But when “Code Unknown” (2000) — now out in a clean Blu-ray transfer from Criterion — was released here in 2002, he was largely redeemed. Some of his subsequent movies — which include “Time of the Wolf,” “Cache,” and “Amour” — have been even better.

“Code Unknown” starts with a street incident, presented in a single 8 1/2 -minute shot. A minor scuffle on a busy Paris boulevard introduces us to three characters, whose stories, rarely intersecting, we follow for the rest of film.

Haneke constructs a sort of portrait of “France Today” — with its Anglo citizens, its African immigrants, and its desperate illegals. But he isn’t particularly concerned with slice-of-life realism.
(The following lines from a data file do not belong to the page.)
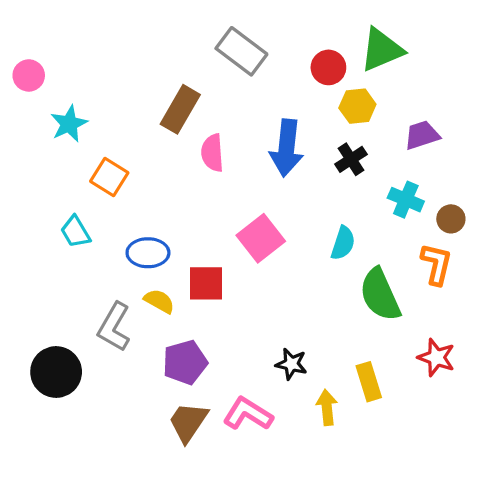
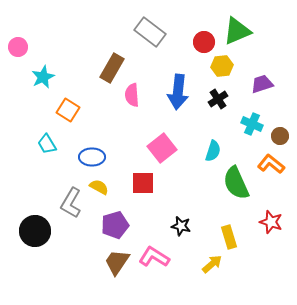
orange L-shape: (436, 264) -> (271, 164), turned -64
red square: (206, 283) -> (143, 183), moved
yellow arrow: (327, 407) -> (212, 264), moved, turned 55

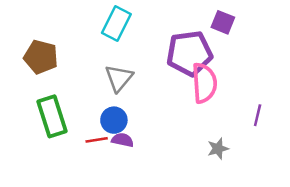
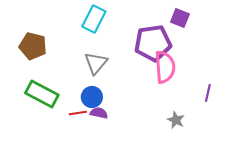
green rectangle: (52, 116) -> (42, 94), turned -44
gray star: (218, 149) -> (176, 120), turned -30

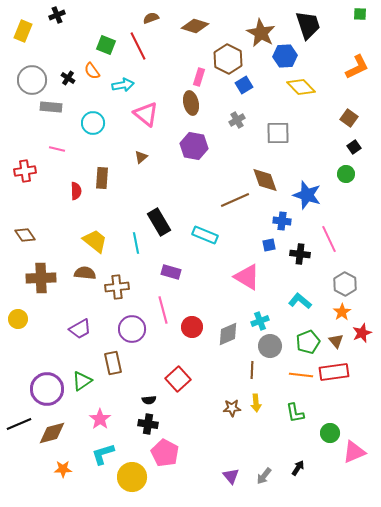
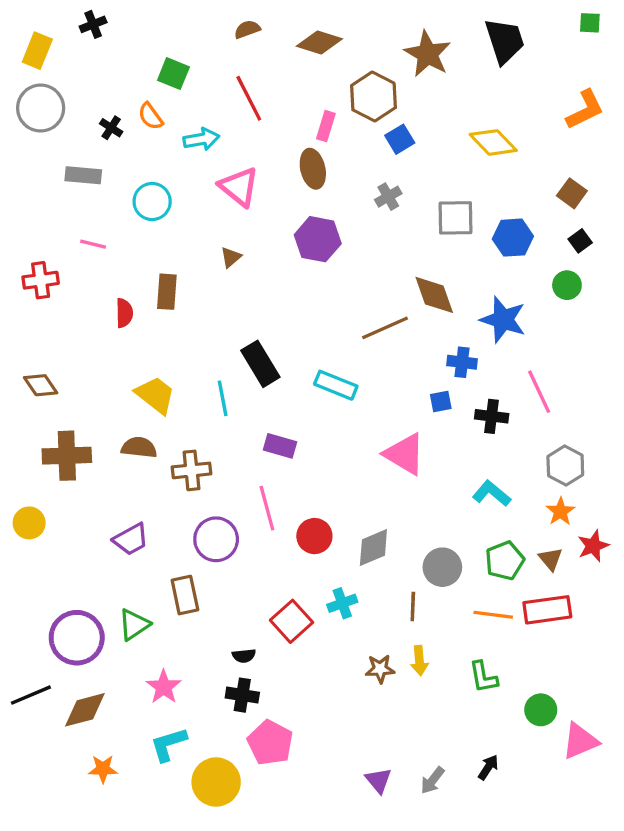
red line: (138, 46) -> (249, 98), moved
blue hexagon: (285, 56) -> (513, 238), moved
gray circle: (32, 80) -> (41, 108), moved
cyan cross: (260, 321) -> (342, 603), moved

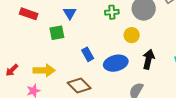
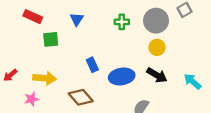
green square: (57, 33) -> (51, 39), moved
yellow circle: (132, 35) -> (157, 47), moved
black arrow: (149, 59) -> (157, 75), turned 102

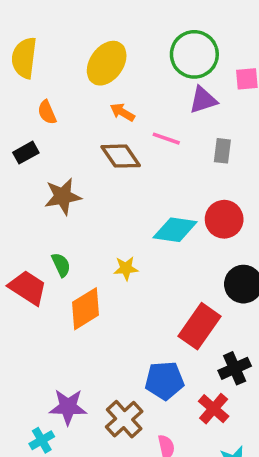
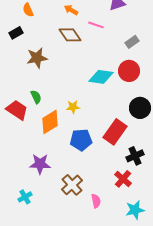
gray rectangle: (222, 151) -> (132, 42), moved, turned 48
yellow star: (126, 268) -> (73, 107), moved
blue pentagon: (164, 381) -> (81, 140), moved
purple star: (68, 407) -> (40, 164), moved

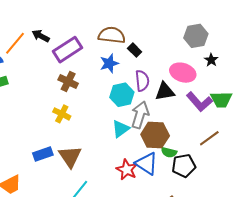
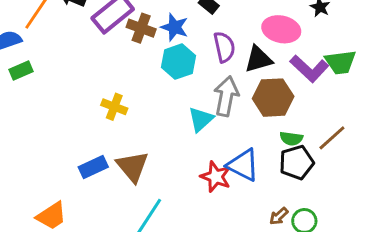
blue star: (109, 63) -> (175, 27), turned -30
brown cross: (68, 82) -> (141, 28), moved
cyan hexagon: (122, 95) -> (179, 62), moved
brown hexagon: (155, 135) -> (273, 98), moved
brown line: (209, 138) -> (332, 138), moved
green semicircle: (169, 152) -> (291, 138), moved

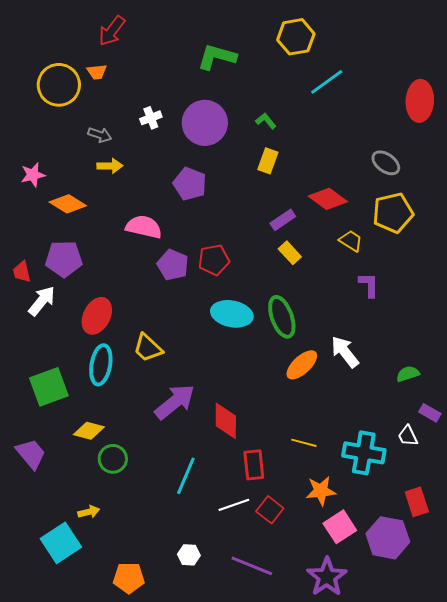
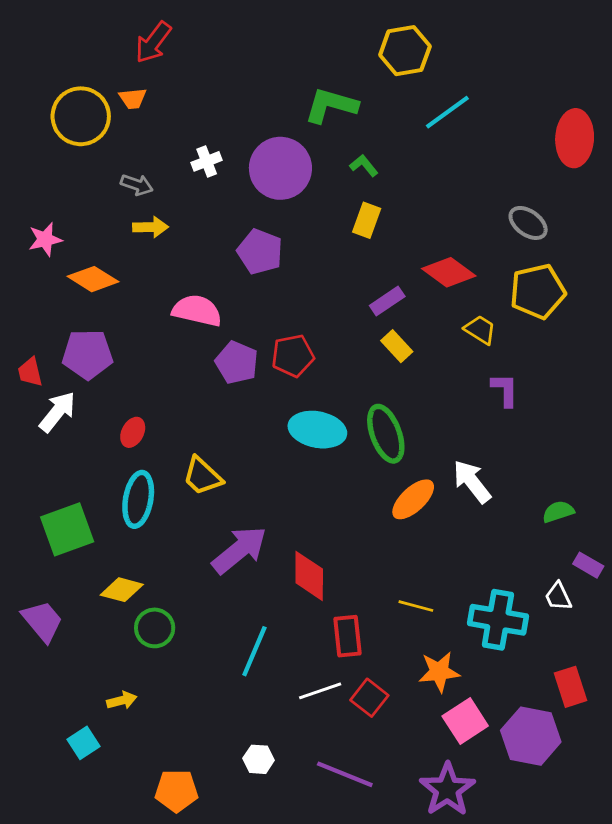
green L-shape: (217, 57) -> (331, 105), moved
red ellipse: (97, 316) -> (133, 432), size x0.6
cyan square: (61, 543) -> (83, 743), size x0.6

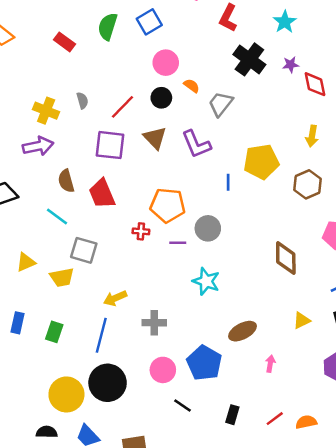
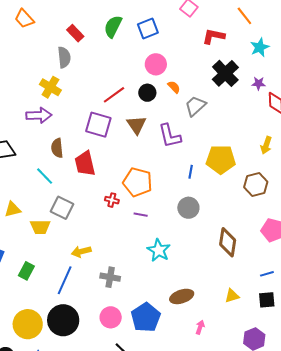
red L-shape: (228, 18) -> (213, 36), turned 65
gray semicircle: (82, 101) -> (64, 57), moved, size x1.5
gray circle: (208, 228) -> (188, 208), moved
There’s more than one element in the story that may be relevant to the title, but in the end, the movie is a puzzle with no obvious solution: The code to the film’s meaning and purpose remains unknown.

Despite some duplication, the material in the supplements is interesting.

First up is a brief introduction that Haneke made in 2001, followed by “In a Foreign Country,” a new, almost half-hour sit-down with the director, in which he discusses the project and shows us script and storyboards. “Filming Haneke” (2000) is a “making of” short (also about half an hour), with interviews with the director, producer Marin Karmitz, and star Juliette Binoche.

Finally, there is a new analysis by scholar Roy Grundmann that is helpful in approaching Haneke’s work.